Hanna langsung membaca pesan pesan tersebut yang ternyata dari kedua sahabatnya dan juga dari Vanno. Ternyata Vanno yang barusan mengirimkan pesan singkat tersebut.


' Kenapa pesanku dari tadi gak dibalas?' tanya Vanno yang menulis di pesan singkat Hanna.


Hanna langsung membalas pesan dari Vanno. 'Sorry tadi lagi panik karena terlambat datang ke sini jadi gak sempat lihat hp' balas Hanna.


Hanna juga membuka pesan yang dikirim oleh Dita dan Viona. Langsung saja dia mendekat ke Dita. " Sorry tadi gak sempat lihat hp, jadi pesan kalian belum sempat aku baca" beritahu Hanna merasa tidak enak sama kedua sahabatnya.

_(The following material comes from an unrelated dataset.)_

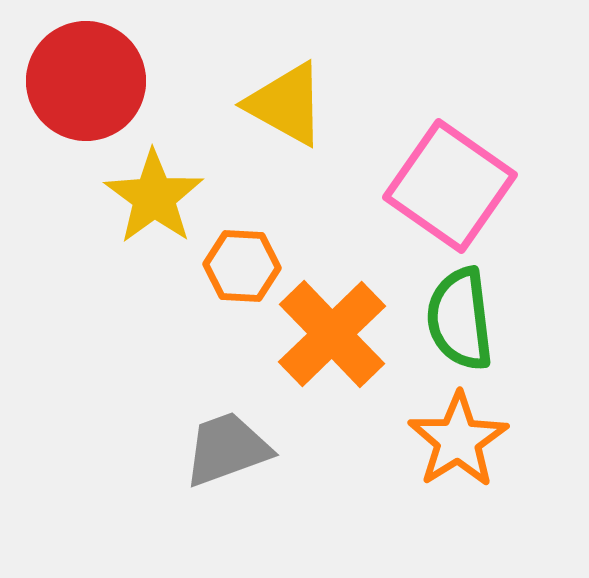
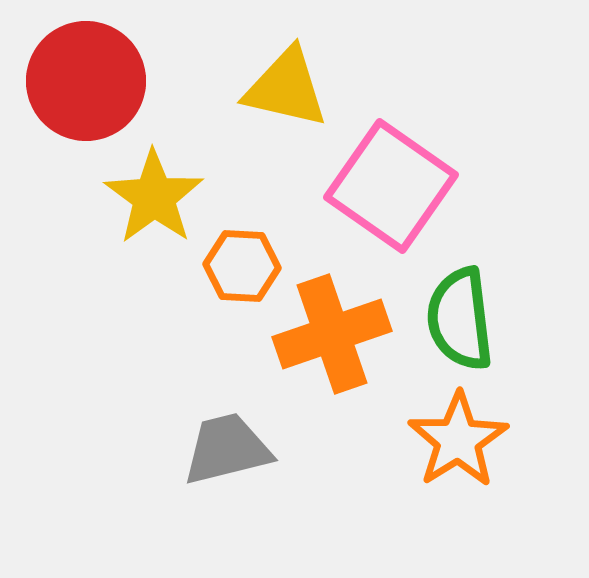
yellow triangle: moved 16 px up; rotated 16 degrees counterclockwise
pink square: moved 59 px left
orange cross: rotated 25 degrees clockwise
gray trapezoid: rotated 6 degrees clockwise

Selama ini Hanna dan Vanno memang sering sekali berkirim pesan singkat atau bertelepon jika mereka ada di rumah. Dan hal itu tidak pernah diketahui oleh sahabat mereka yang lainnya. Makanya meskipun mereka tidak berbicara langsung seperti kali ini, mereka masih bisa berkirim pesan singkat.


" Gak pa pa yang penting sekarang kamu sudah datang" sahut Dita yang langsung diangguki oleh Viona sambil tersenyum.


" Kalian memang sahabat terbaikku" kata Hanna ikut tersenyum senang.


Coba saja saat ini mereka ada di luar gedung sudah pasti mereka akan berpelukan dengan suara seru dan bahagia mereka. Hanna kembali duduk dengan posisi awal dan melihat lagi ke depan begitu juga dengan yang lainnya.